The question took a regular slavery turn, Mr. Calhoun avowing his intent to be to carry slavery into the territories under the wing of the constitution, and openly treated as enemies to the South all that opposed it. Having taken the turn of a slavery question, it gave rise to all the dissension of which that subject had become the parent since the year 1835. By a close vote, and before the object had been understood by all the senators, the amendment was agreed to in the Senate, but immediately disagreed to in the House, and a contest brought on between the two Houses by which the great appropriation bill, on which the existence of the government depended, was not passed until after the constitutional expiration of the Congress at midnight of the third of March, and was signed by Mr. Polk (after he had ceased to be President) on the 4th of March – the law and his approval being antedated of the 3d, to prevent its invalidity from appearing on the face of the act. Great was the heat which manifested itself, and imminent the danger that Congress would break up without passing the general appropriation bill; and that the government would stop until a new Congress could be assembled – many of the members of which remained still to be elected. Many members refused to vote after midnight – which it then was. Mr. Cass said:

"As I am among those who believe that the term of this session has expired, and that it is incompetent for us now to do business, I cannot vote upon any motion. I have sat here as a mere looker on. I merely desire to explain why I took no part in the proceedings."

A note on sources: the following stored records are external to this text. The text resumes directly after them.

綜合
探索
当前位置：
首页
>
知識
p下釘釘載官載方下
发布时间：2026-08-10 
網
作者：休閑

Mr. Yulee, of Florida, moving an adjournment, said:

"I should be very sorry, indeed, to make any proposition which may in any degree run counter to the general sentiment of the Senate; but I feel bound, laboring under the strong conviction that I do, to arrest at every step, and by every means, any recorded judgment of the Senate at a time when we are not legally engaged in the discharge of our senatorial duties. I agree entirely in the view taken by the senator from Michigan."

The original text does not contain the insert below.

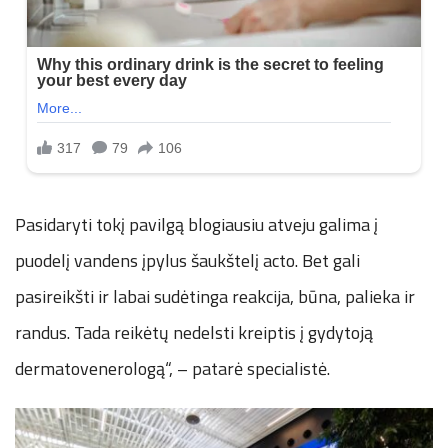
Pasidaryti tokį pavilgą blogiausiu atveju galima į
puodelį vandens įpylus šaukštelį acto. Bet gali
pasireikšti ir labai sudėtinga reakcija, būna, palieka ir
randus. Tada reikėtų nedelsti kreiptis į gydytoją
dermatovenerologą“, – patarė specialistė.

Mr. Turney, of Tennessee, said:

"I am one of those who believe that we have no right to sit here. The time has expired; one-third of this body are not present at all, and the others have no right to sit here as a part of Congress. But a motion has been made for adjournment, and the presiding officer has refused to entertain that motion. This being the case, I must regard all that is done as done in violation of the constitution, or, rather, not in pursuance of it. It appears to me that we sit here more in the character of a town meeting than as the Senate of the United States, and that what we do is no more binding on the American people than if we did it at a town meeting. I shall express no opinion by saying yea or nay on the question before the Senate. At the same time, I protest against it, as being no part of the constitutional proceedings of the Senate of the United States."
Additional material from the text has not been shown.